Mark Hurrell.

Prospects

The next second

14 August 2013

The four main competitors in a multibillion dollar consumer-oriented utility industry get together to make a public information campaign to “dissuade excessive use of their product”. They hire an international ad agency with over 15,000 employees. Who decide that rather than creating a high-profile ad campaign with a snappy tagline that can plaster across tv and magazines and newspapers and billboards, they’ll instead hire Werner-fucking-Herzog to make a 35 minute documentary about the consequences of texting while driving, which they’ll then upload to youtube.

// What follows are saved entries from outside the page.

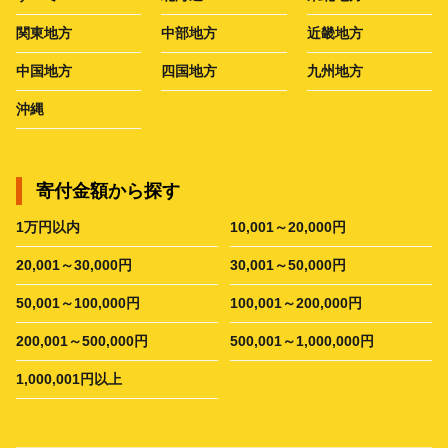
関東地方
中部地方
近畿地方
中国地方
四国地方
九州地方
沖縄
寄付金額から探す
1万円以内
10,001～20,000円
20,001～30,000円
30,001～50,000円
50,001～100,000円
100,001～200,000円
200,001～500,000円
500,001～1,000,000円
1,000,001円以上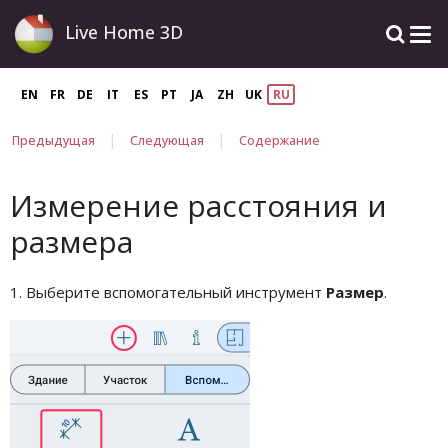
Live Home 3D
EN
FR
DE
IT
ES
PT
JA
ZH
UK
RU
|
|
Предыдущая
Следующая
Содержание
Измерение расстояния и
размера
1. Выберите вспомогательный инструмент
Размер
.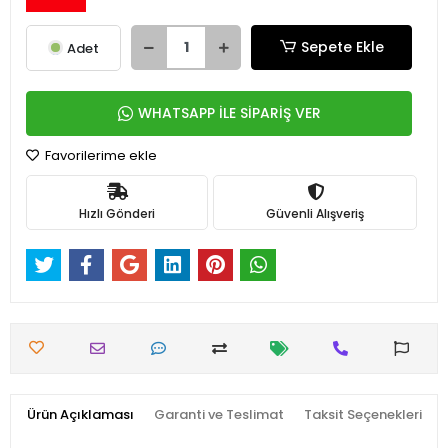
Sepete Ekle
Adet
WHATSAPP İLE SİPARİŞ VER
Favorilerime ekle
Hızlı Gönderi
Güvenli Alışveriş
Ürün Açıklaması
Garanti ve Teslimat
Taksit Seçenekleri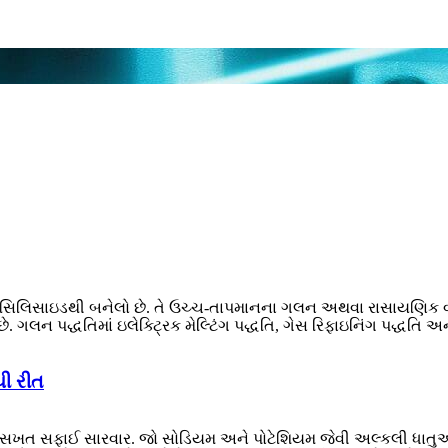
કા સિલિસાઇડથી બનેલો છે. તે ઉચ્ચ-તાપમાનના ગલન અથવા રાસાયણિક વર
ગલન પદ્ધતિમાં ઇલેક્ટ્રિક મેલ્ટિંગ પદ્ધતિ, ગેસ રિફાઇનિંગ પદ્ધતિ અન
ચી રીત
(1) સખત સફાઈ સારવાર. જો સોડિયમ અને પોટેશિયમ જેવી અલ્કલી ધાત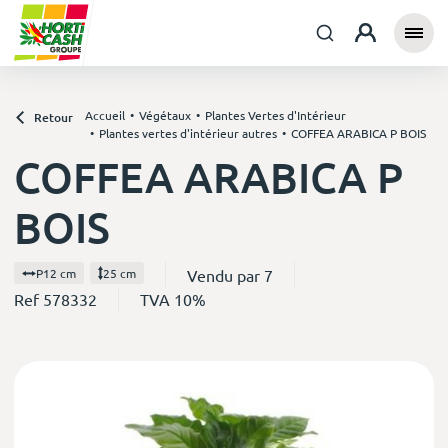
Accueil
Végétaux
Plantes Vertes d'Intérieur
Retour
Plantes vertes d'intérieur autres
COFFEA ARABICA P BOIS
COFFEA ARABICA P
BOIS
Vendu par 7
P12 cm
25 cm
Ref 578332
TVA 10%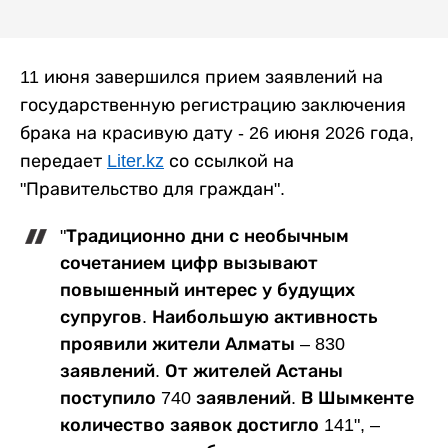
11 июня завершился прием заявлений на
государственную регистрацию заключения
брака на красивую дату - 26 июня 2026 года,
передает
Liter.kz
со ссылкой на
"Правительство для граждан"
.
"Традиционно дни с необычным
сочетанием цифр вызывают
повышенный интерес у будущих
супругов. Наибольшую активность
проявили жители Алматы – 830
заявлений. От жителей Астаны
поступило 740 заявлений. В Шымкенте
количество заявок достигло 141", –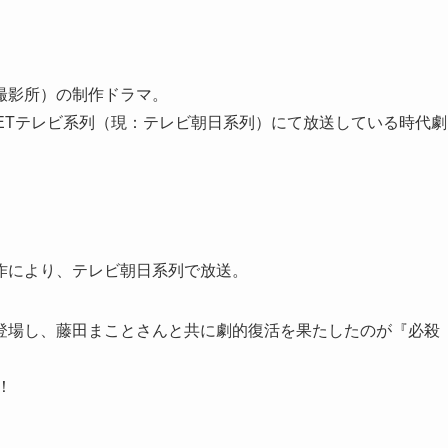
撮影所）の制作ドラマ。
はNETテレビ系列（現：テレビ朝日系列）にて放送している時代劇
作により、テレビ朝日系列で放送。
登場し、藤田まことさんと共に劇的復活を果たしたのが『必殺
！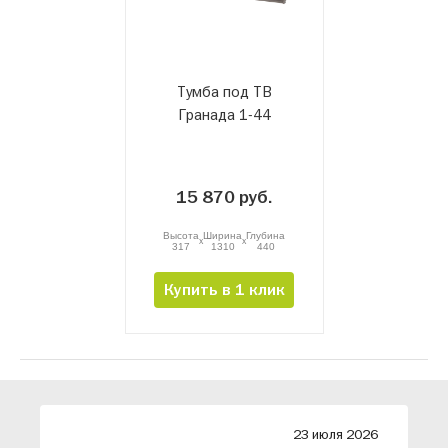
Тумба под ТВ
Гранада 1-44
15 870 руб.
Высота
Ширина
Глубина
x
x
317
1310
440
Купить в 1 клик
26
23 июля 2026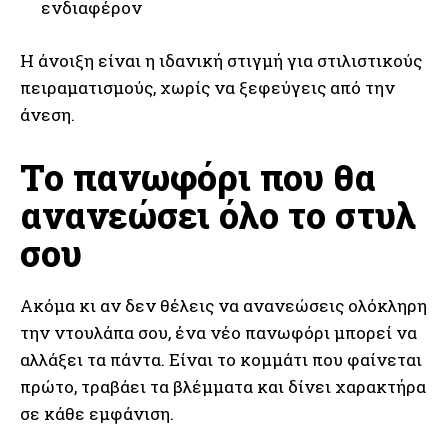
ενδιαφέρον
Η άνοιξη είναι η ιδανική στιγμή για στιλιστικούς
πειραματισμούς, χωρίς να ξεφεύγεις από την
άνεση.
Το πανωφόρι που θα
ανανεώσει όλο το στυλ
σου
Ακόμα κι αν δεν θέλεις να ανανεώσεις ολόκληρη
την ντουλάπα σου, ένα νέο πανωφόρι μπορεί να
αλλάξει τα πάντα. Είναι το κομμάτι που φαίνεται
πρώτο, τραβάει τα βλέμματα και δίνει χαρακτήρα
σε κάθε εμφάνιση.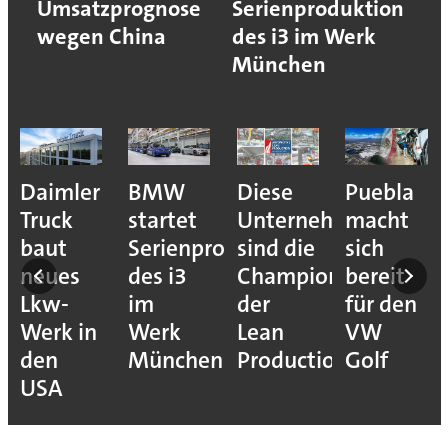
Umsatzprognose
Serienproduktion
wegen China
des i3 im Werk
München
e
Daimler
BMW
Diese
Puebla
ion
Truck
startet
Unternehmen
macht
baut
Serienproduktion
sind die
sich
neues
des i3
Champions
bereit
Lkw-
im
der
für den
Werk in
Werk
Lean
VW
den
München
Production
Golf
USA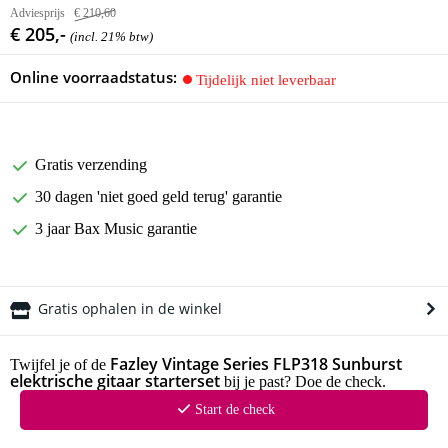
Adviesprijs
€ 210,60
€ 205,-
(incl. 21% btw)
Online voorraadstatus:
Tijdelijk niet leverbaar
Gratis verzending
30 dagen 'niet goed geld terug' garantie
3 jaar Bax Music garantie
Gratis ophalen in de winkel
Fazley Vintage Series FLP318 Sunburst
Twijfel je of de
elektrische gitaar starterset
bij je past? Doe de check.
Start de check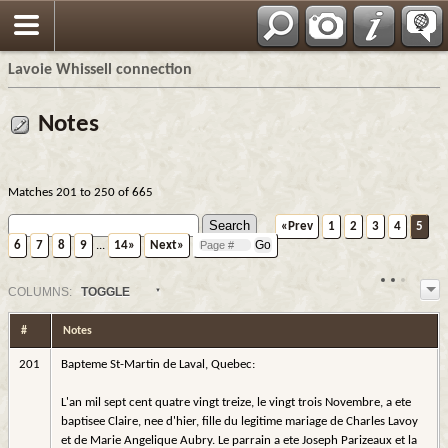
Français
Lavoie Whissell connection
Notes
Matches 201 to 250 of 665
«Prev
1
2
3
4
5
6
7
8
9
...
14»
Next»
COL
UMN
S:
TOGGLE
#
Notes
201
Bapteme St-Martin de Laval, Quebec:
L'an mil sept cent quatre vingt treize, le vingt trois Novembre, a ete
baptisee Claire, nee d'hier, fille du legitime mariage de Charles Lavoy
et de Marie Angelique Aubry. Le parrain a ete Joseph Parizeaux et la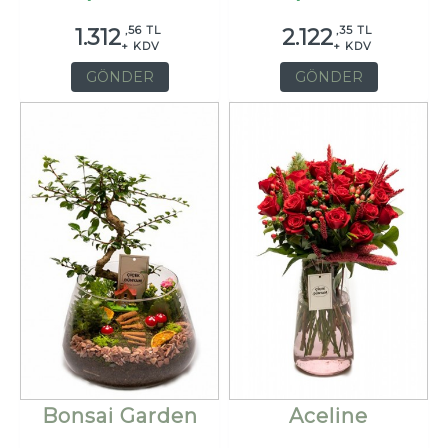
,56 TL
,35 TL
1.312
2.122
+ KDV
+ KDV
GÖNDER
GÖNDER
Bonsai Garden
Aceline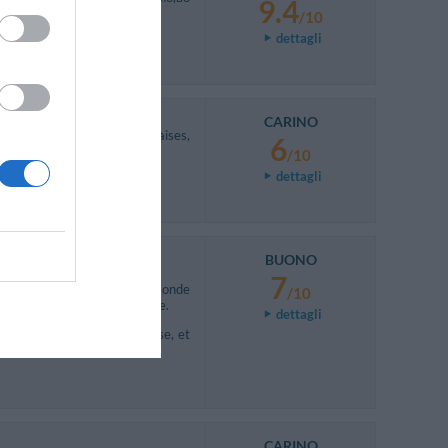
9.4
/10
dettagli
CARINO
el: roof top avec tables, chaises,
6
/10
dettagli
BUONO
7
oudre car c'est pas tout le monde
/10
t prendre du jus de chaussette.
dettagli
 ça n’enlève pas la gentillesse, et
y a du chocolat.
CARINO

I don’t much like ‘content’ made for the web. I don’t like ad-sponsored content at all. But this is powerful stuff, well intentioned and beautifully crafted. Solid Herzog. And as far as I can work out - it couldn’t really have ever existed prior to these platforms. What tv channel or cinema would screen a 35 minute corporate-sponsored public information film? What company would finance an expensive documentary that no-one is going to see?

Herzog has never created a single film that is compromised, shameful, made for pragmatic reasons or uninteresting. Even his failures are spectacular.

Roger Ebert, Awake in the Dark as quoted on Wikipedia

It’s very easy to reconcile [the sponsorship]. This has nothing to do with consumerism or being part of advertising products. This whole campaign is rather dissuading you from excessive use of a product. It’s a campaign. We’re not trying to sell anything to you. We’re not trying to sell a mobile phone to you. We’re trying to raise awareness.

Werner Herzog, quoted in Associated Press

Eight days after AT&T uploaded the documentary to their youtube account it’s been watched 1.6 million times.

From One Second to the Next, directed by Werner Herzog, presented by AT&T, Verizon, Sprint & T-Mobile, with BBDO NY.